Gather the lines from the material that contain "исламских".

Material for this task:
□ □ □ □

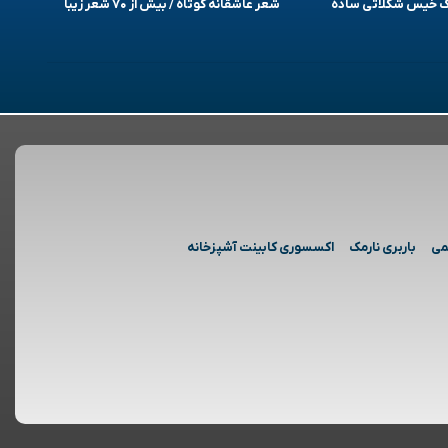
یک خیس شکلاتی ساده
شعر عاشقانه کوتاه / بیش از ۷۰ شعر زیبا
می
باربری نارمک
اکسسوری کابینت آشپزخانه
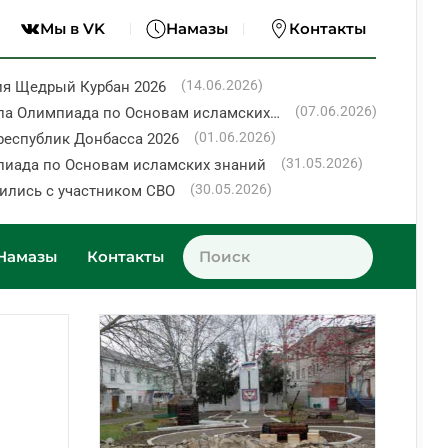
Мы в VK
Намазы
Контакты
(14.06.2026)
ия Щедрый Курбан 2026
(07.06.2026)
ла Олимпиада по Основам исламских…
(01.06.2026)
республик Донбасса 2026
(31.05.2026)
пиада по Основам исламских знаний
(30.05.2026)
ились с участником СВО
Намазы
Контакты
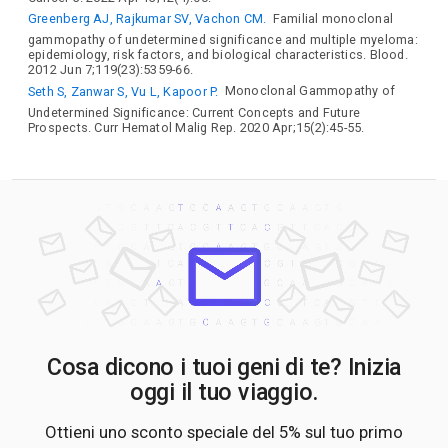
Greenberg AJ, Rajkumar SV, Vachon CM.
Familial monoclonal
gammopathy of undetermined significance and multiple myeloma:
epidemiology, risk factors, and biological characteristics. Blood.
2012 Jun 7;119(23):5359-66.
Seth S, Zanwar S, Vu L, Kapoor P.
Monoclonal Gammopathy of
Undetermined Significance: Current Concepts and Future
Prospects. Curr Hematol Malig Rep. 2020 Apr;15(2):45-55.
Cosa dicono i tuoi geni di te? Inizia
oggi il tuo viaggio.
Ottieni uno sconto speciale del 5% sul tuo primo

□ □ □ □

Task response:
ла Олимпиада по Основам исламских…
пиада по Основам исламских знаний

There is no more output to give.